Thursday, March 21, 2019

Cost-Reducing Writing DNA Data

In DNA's Niche in the Storage Market, I addressed a hypothetical DNA storage company's engineers and posed this challenge:
increase the speed of synthesis by a factor of a quarter of a trillion, while reducing the cost by a factor of fifty trillion, in less than 10 years while spending no more than $24M/yr.
Now, a company called Catalog plans to demo a significant step in the right direction:
The goal of the demonstration, says Park, is to store 125 gigabytes, ... in 24 hours, on less than 1 cubic centimeter of DNA. And to do it for $7,000.
That would be 1E11 bits for $7E3. At the theoretical maximum 2 bits/base, it would be $3.5E-8 per base, versus last year's estimate of 1E-4, or around 30,000 times better.

If the demo succeeds, it marks a major achievement. But below the fold I continue to throw cold water on the medium-term prospects for DNA storage.

Catalog's technique is different from experiments such as Microsoft's, which synthesize DNA strands a base at a time
When Park and Roquet formed CATALOG in 2016, they shunned the idea of assembling bases one by one to represent the digital “alphabet.” ... CATALOG opted for prefab: it buys or makes fragments of DNA, “in massive quantities,” and then assembles with a custom-made liquid-handling robot.

“DNA molecules are like Lego blocks,” says Park. “We can string them together in virtually infinite combinations. We take advantage of that and start with a few hundred molecules to generate in the end, trillions of different molecules.”

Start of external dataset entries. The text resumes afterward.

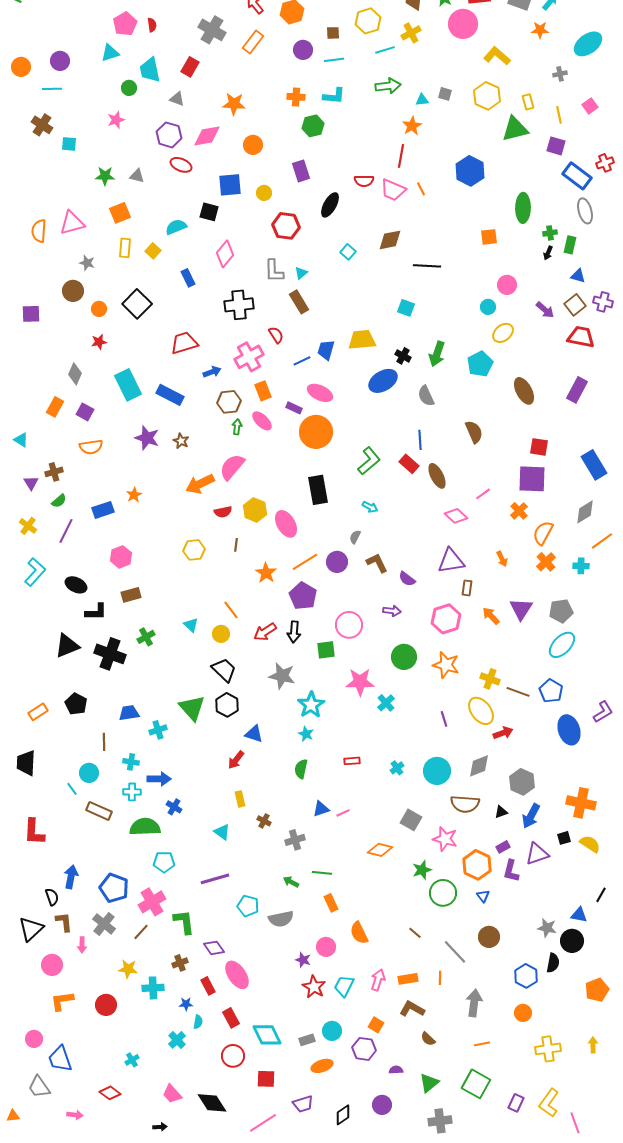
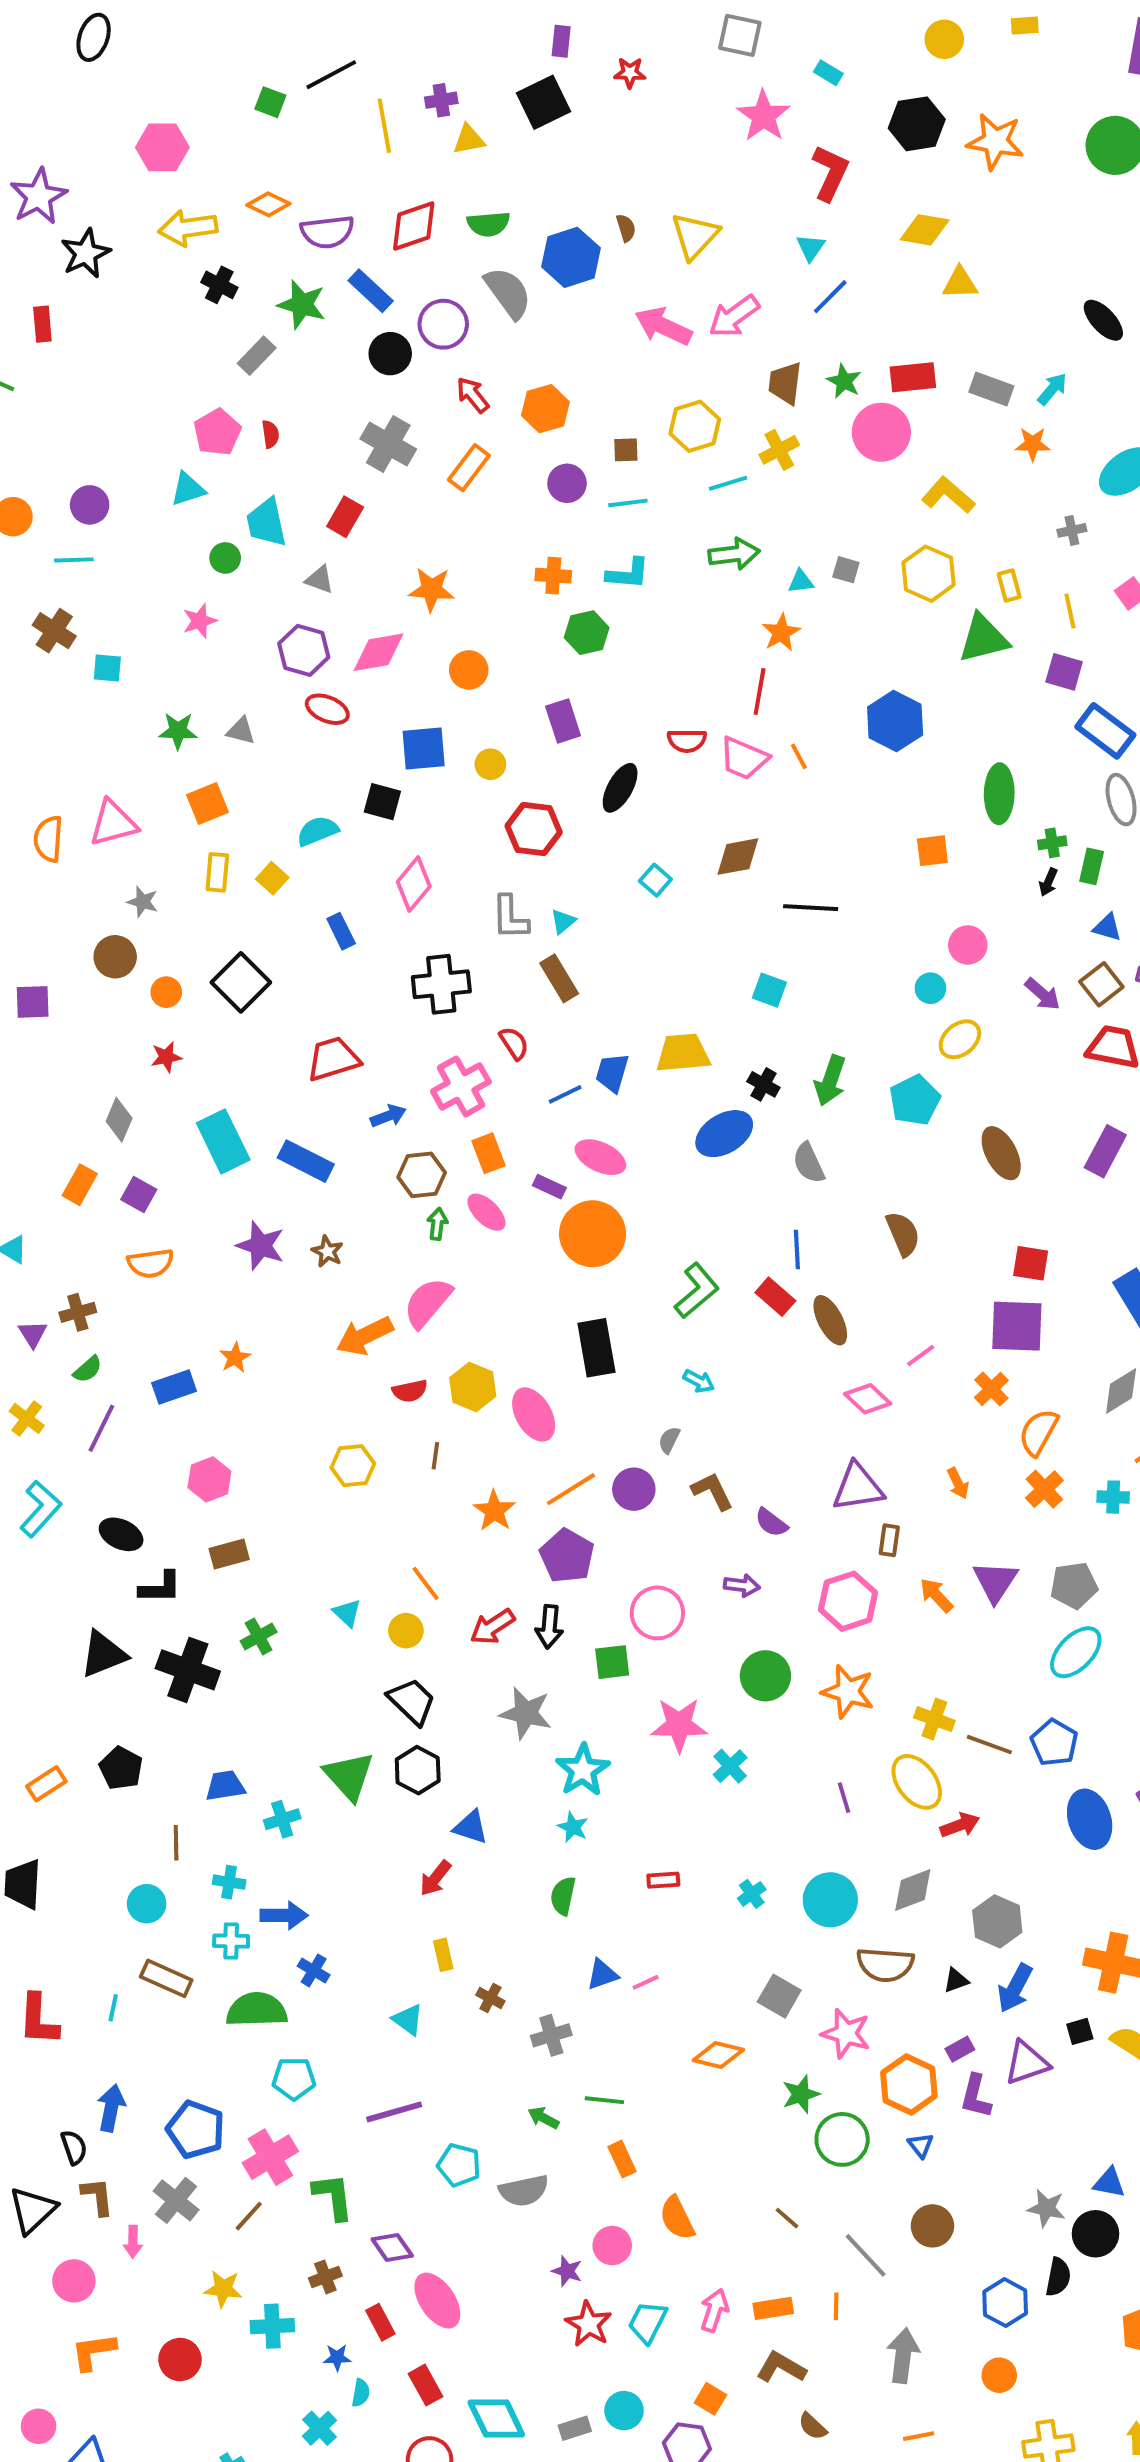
cyan line: (72, 789) -> (113, 2008), moved, turned 48

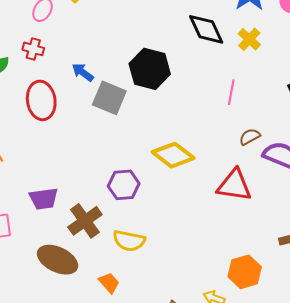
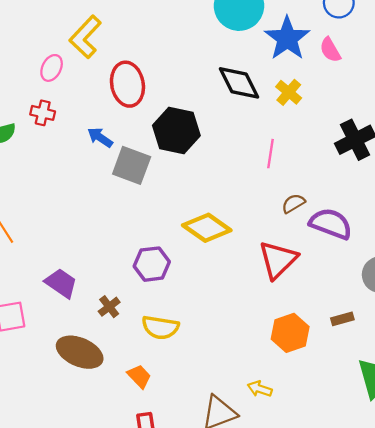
red ellipse: (41, 100) -> (127, 84), moved
red triangle: (234, 185) -> (278, 260), turned -51
purple trapezoid: (44, 199) -> (61, 283), turned -136
brown cross: (85, 221) -> (109, 307), size x0.6
orange hexagon: (245, 272) -> (290, 333), moved

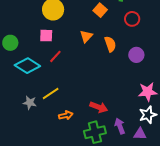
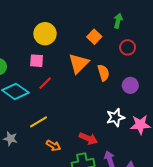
orange triangle: (86, 36) -> (79, 63), size x1.5
gray star: (30, 103) -> (10, 139), moved
orange arrow: (66, 115) -> (53, 146), turned 40
white star: (148, 115) -> (115, 117), moved

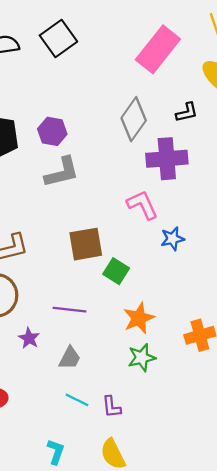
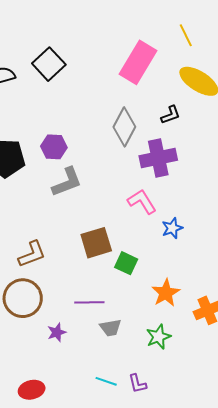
orange star: (139, 318) -> (166, 293), moved
purple star: (29, 338) -> (57, 332), turned 30
gray trapezoid: (70, 358) -> (111, 328), moved, turned 60

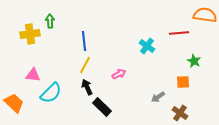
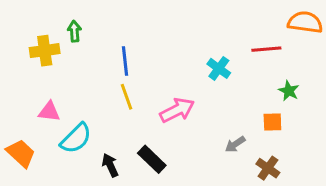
yellow line: (85, 65) -> (127, 97), turned -48
pink arrow: (119, 74) -> (177, 110), size x1.6
black arrow: (87, 87) -> (110, 165), moved

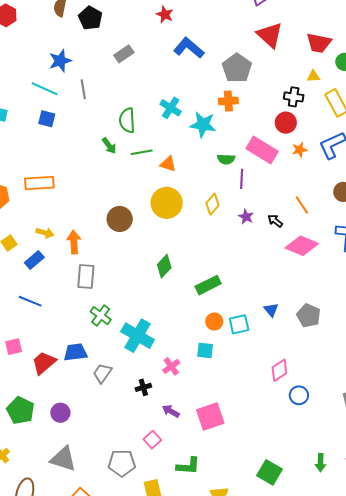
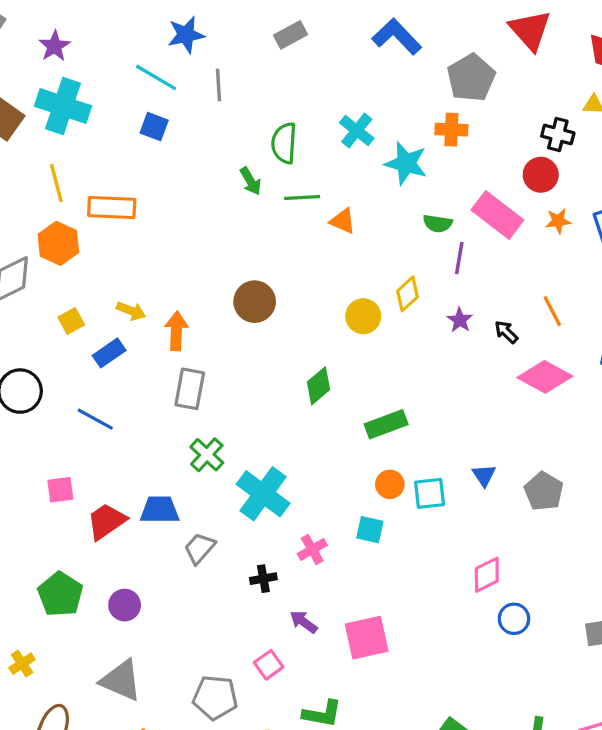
orange rectangle: (39, 183) -> (112, 208), moved
yellow circle: (167, 203) -> (363, 316), moved, size x0.7

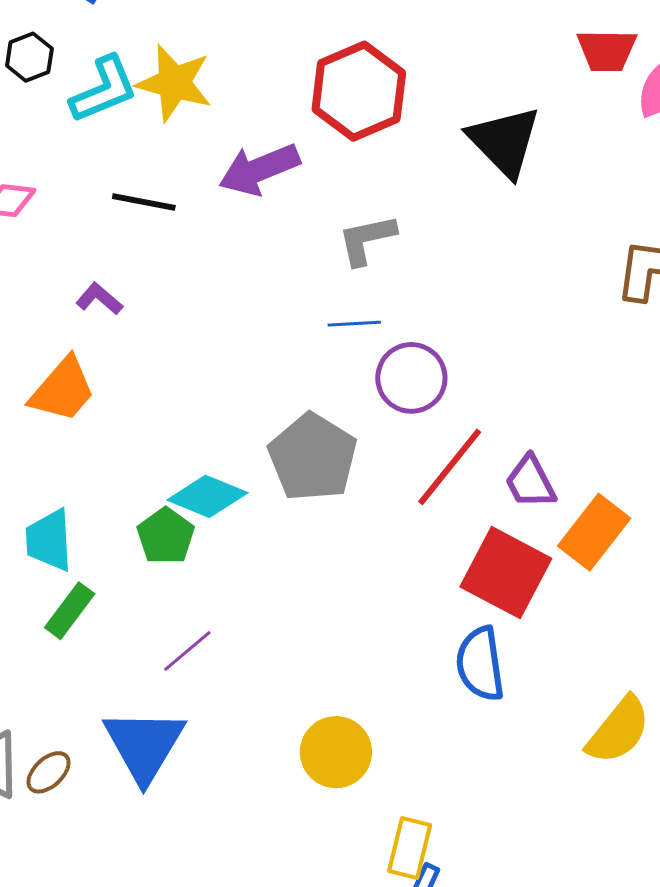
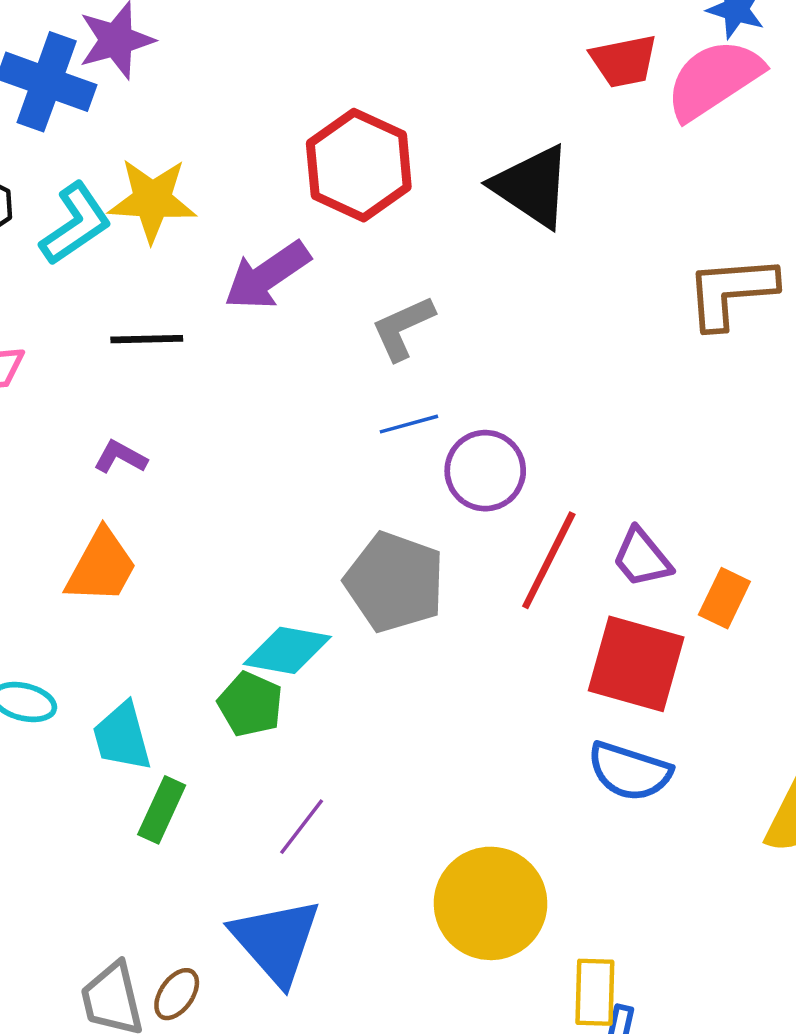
orange rectangle: (594, 532) -> (724, 598), size x0.7
blue semicircle: (480, 664) -> (629, 771), turned -52
yellow circle: (336, 752) -> (490, 903), size x1.4

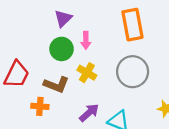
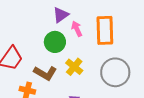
orange rectangle: (132, 25) -> (105, 30), moved
pink arrow: (86, 40) -> (77, 29), moved, turned 147

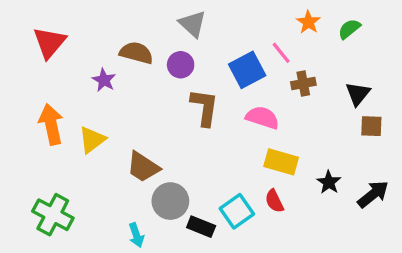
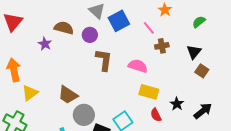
green semicircle: (349, 29) -> (199, 22), moved
blue square: (247, 70) -> (119, 21), moved
brown square: (371, 126) -> (202, 71), turned 32
yellow triangle: (92, 140) -> (30, 93), moved
red semicircle: (274, 201) -> (156, 115), moved

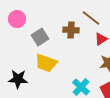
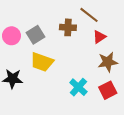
pink circle: (17, 19) -> (11, 36), moved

Park likens the approach to movable type. Instead of having to write out every letter each time you want to write something, old-style typesetters cast their letters in advance, and then slotted them into position.
But, despite Catalog's technical ingenuity, they face enormous obstacles to market success:
  • $56,000/TB is still an extraordinarily expensive storage medium. 10TB hard disks retail at around $300, so are nearly 2000 times cheaper. 125GB in 24 hours is around 1.4MB/s, compared to the 240MB/s transfer rate of a single current 10TB drive. Since DNA storage has both very slow write and read, and is not rewritable, it is restricted to competing in the archival storage market. It has to be much cheaper than tape and optical media, not just hard disk, before it can compete successfully.
  • Catalog's pitch is based on the idea that demand for data storage is insatiable:
    For a startup, a solution is less important than a solid problem, Park told the Weinert Center’s Distinguished Entrepreneurs Lunch on Feb. 27. And Park’s problem – the glut of information sometimes called the “datapocalypse” — is a result of a tsunami of data from pretty much every sphere of human activity.
    But, as I discussed Where Did All Those Bits Go?, the actual shipment data for storage vendors shows this is a fallacy. The demand for storage media, like the demand for any good, depends upon the price. At current prices demand for bytes of hard disk is growing steadily but more slowly than the Kryder rate, so unit shipments are falling.
  • As I pointed out a year ago in Archival Media: Not a Good Business. The total market is probably less than $1B/yr, and new archival media have to compete with legacy media, such as hard disk, whose R&D and manufacturing investments have long been amortized. Given the long latency of DNA storage, to compete with these fully depreciated and much faster media it has to be vastly cheaper.
  • In The Future Of Storage I discussed the fundamental problems of long-lived media such as DNA, including:
    The research we have been doing in the economics of long-term preservation demonstrates the enormous barrier to adoption that accounting techniques pose for media that have high purchase but low running costs, such as these long-lived media.
To sum up, while Catalog may be able to demonstrate a significant advance in the technology of DNA storage, they will still be many orders of magnitude away from a competitive product in the archival storage market.

1 comment:

David. said...

The team from Microsoft Research and U.W. have a paper and a video describing a fully-automated write-store-read pipeline for DNA. This is, I believe, a first automated end-to-end demonstration. From their abstract:

"Our device encodes data into a DNA sequence, which is then written to a DNA oligonucleotide using a custom DNA synthesizer, pooled for liquid storage, and read using a nanopore sequencer and a novel, minimal preparation protocol. We demonstrate an automated 5-byte write, store, and read cycle with a modular design enabling expansion as new technology becomes available."

Their system is base-at-a-time, so it is still slow:

"Our system’s write-to-read latency is approximately 21 h. The majority of this time is taken by synthesis, viz., approximately 305 s per base, or 8.4 h to synthesize a 99-mer payload and 12 h to cleave and deprotect the oligonucleotides at room temperature. After synthesis, preparation takes an additional 30 min, and nanopore reading and online decoding take 6 min."

Again, this is a significant step forward, but a practical product is a long way away.